Festival organizasyonunu üstlenen Gülbaba Müzik’in kurucularından Serhan Lokman ve Yaratıcı Buluşmalar’ın küratörü Yeşim Koçal ile Gülbaba Müzik’te bir araya geldik ve sohbete koyulduk. Sound Ports neden önemli ve onu diğer festivallerden ayıran şeylerden bahsettik.

Festivalcilik zor iş!

“Türkiye’de festival yapmak kolay bir şey mi?” diye sorduğumda Lokman, net bir şekilde kolay değil dedi. Çünkü dünyanın başka yerlerinde olduğu gibi bir devlet politikası üzerine oturmuyor hiçbir şey. Üzerine bir de ekonomik krizin ve toplumsal sıkışmışlıkların eklemlendiğinde sonucun baya zor olduğu görüşünde Lokman.
Onların bu işi nasıl yaptığını işe şöyle anlatıyor: “Dört senedir mümkün olan en minimal harcamayla, bütçe yönetimine çok dikkat ederek hareket ediyoruz. İddiamız da hedefimiz de biraz farklı. Baktığımız noktada dünyanın birçok yerinde festivaller bağımsızlaşırken ve çeşitlenirken, insanların kendi kimliklerine, pozitif dünya düzenine göz kırpan mikro ve bol renkli festivaller olurken, biz maalesef Türkiye’de bol renkli festival kavramını kaybettik. Biz de böyle bir festivale ihtiyaç duyduğumuz için bu fikirle beraber yola çıktık. Gezi Direnişi’nden bu zamana kendi kişisel hikâyelerimizi ortaya koymamız gereken bir durum vardı. Çok fazla insan başka memleketlere gitti; kimisi yöntemini değiştirdi; kimisi saflarını sıklaştırdı. Bizim de elimizden gelen böylesi bir festivali yapabilmekti. Ve bunu yapmaya çalışıyoruz.”


Yaratıcı Buluşmalar’ın küratörü Yeşim Koçal

Biz burada yaşıyoruz

Ne tür zorluklarla başa çıktıklarını açmasını istiyorum Lokman’ın.

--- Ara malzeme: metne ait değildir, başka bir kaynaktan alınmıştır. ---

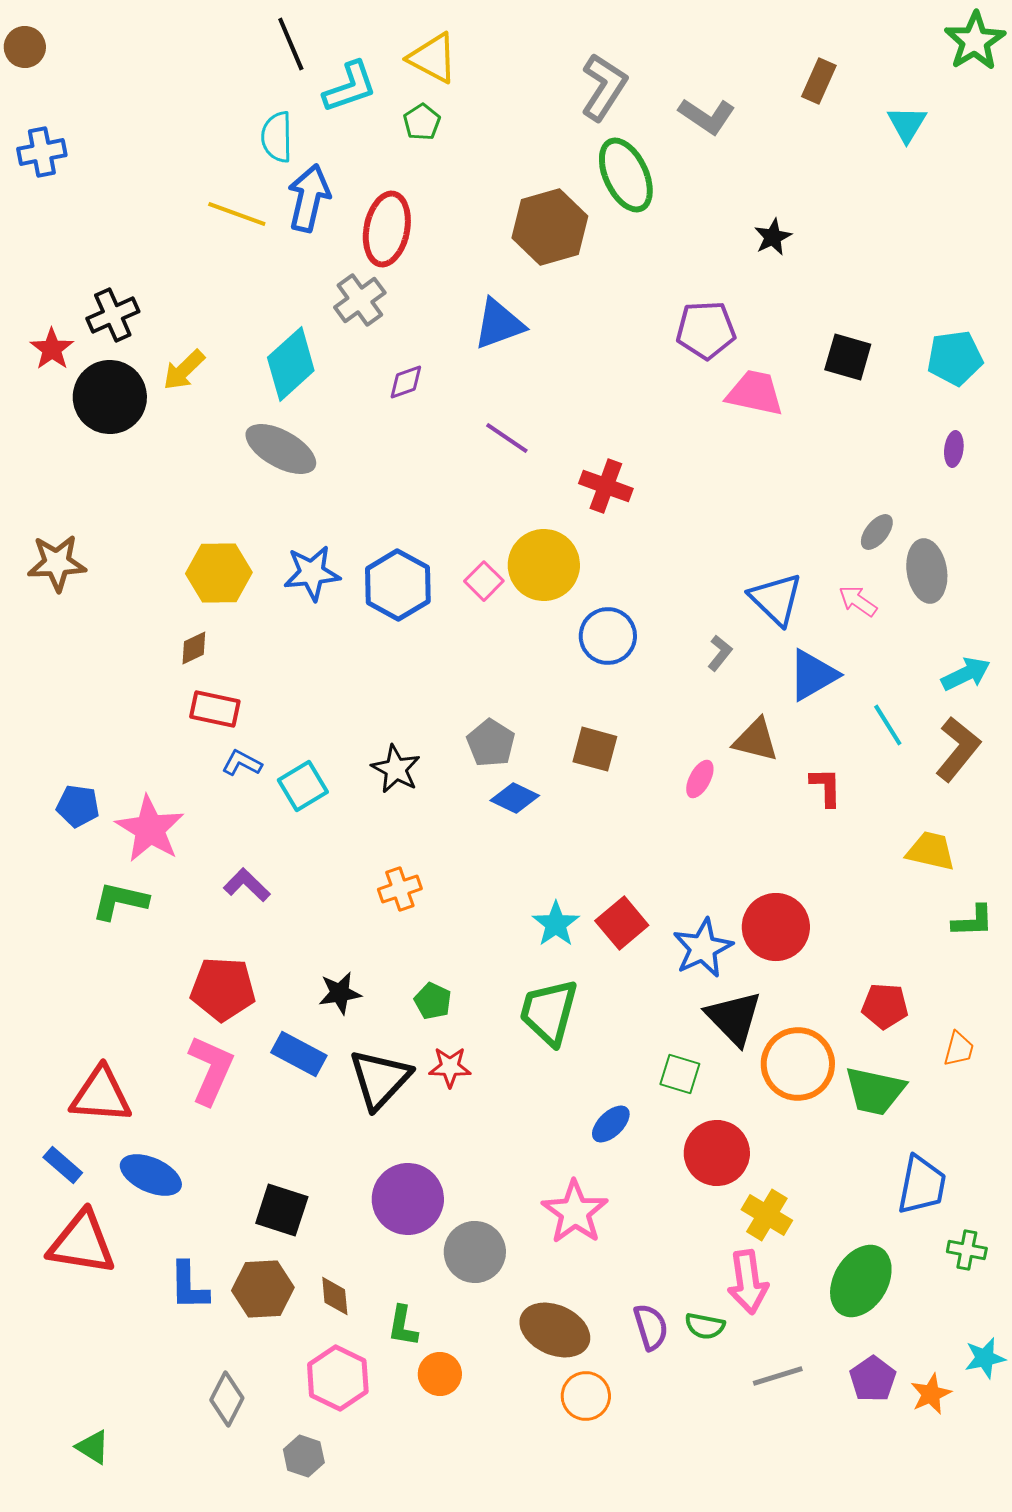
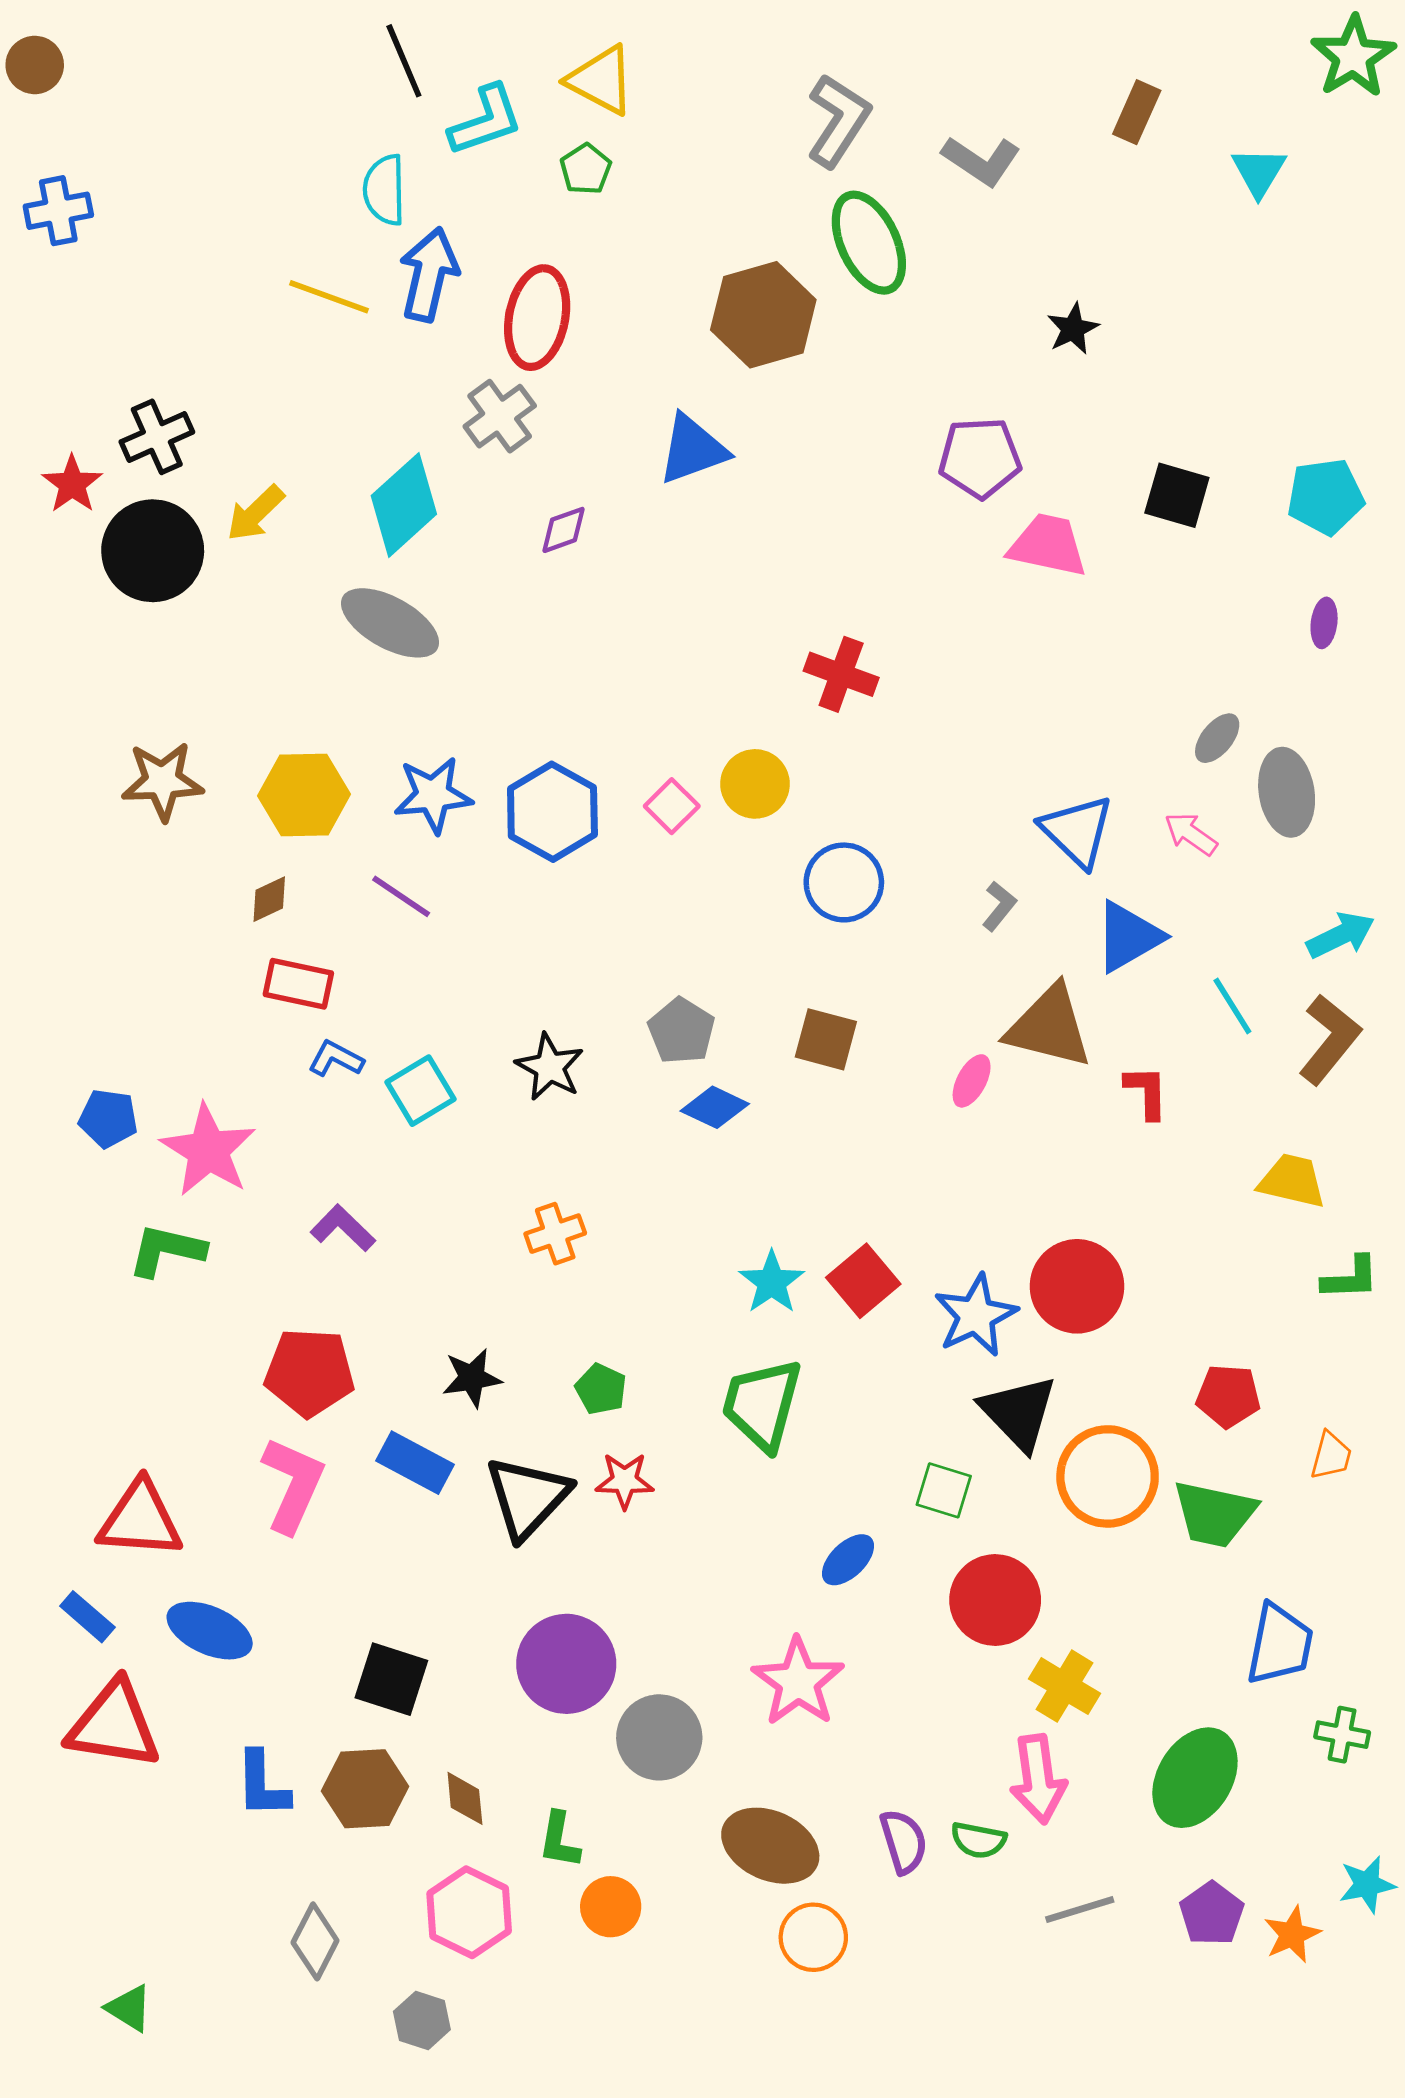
purple line: (507, 438) -> (401, 896), moved
brown star: (57, 563) -> (162, 781), moved
yellow circle: (544, 565) -> (755, 784), size x0.7
brown triangle: (756, 740) -> (1049, 1027), size x1.4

Örneği Gezi Direnişi’nden vermeyi sürdürüyor, yaşanan beyin göçüne odaklanıyor. “Bu memleketten genç ve düşünen insan göçü yaşandı. Dolayısıyla aslında müzik ve bağımsız festival sektörü, birçok alanda olduğu gibi kuraklaşma yaşıyor. Sound Ports da bu çölleşmeden nasibini alıyor. Ama birilerinin bunu yapması gerekiyor ve bizler burada yaşamaya devam eden insanlarız. Burada yaşıyoruz, burada üretiyoruz. Bu festival 300 kişilik de olsa 3 bin kişilik de olsa bu şehrin ihtiyacını duyduğu bir festival. Yoksa manyak mısın?! Emek harcıyorsun, para harcıyorsun. Gittiğimiz ülkelerde festivallere ‘keşke bizde de olsa’ diye bakıyoruz. Sound Ports tam da bunun karşılığı.”

Daha da genişleyebiliriz

Dünya çapında özendiğimiz, iç geçirdiğimiz festivallere dem vuruyor Lokman ve ekliyor: “Geçen sene Boom Festival’deydik. Avrupa’nın en büyük saykedelik festivallerinden birisi. Envai çeşit müzik türlerini, alt müzik türlerini görebildik orada. Heykeltıraşlar, ressamlar var, sanat eserleri var. Sound Ports’ta da mikro seviyede işin bu kısmında duruyor. Havuzdan bir sanatçı çekip onu satmayı düşünmüyor. Gıpta ile baktığımız festivallerin Türkiye’deki festivallerine dönüşebilir. Ama temelde Sound Ports bizim için kültür-sanat ve müzik platformu olarak kurguladığımız bir festival platformu. Birçok alt komünitenin beslenip katkı sunabileceği bir festival olması için uğraşıyoruz.”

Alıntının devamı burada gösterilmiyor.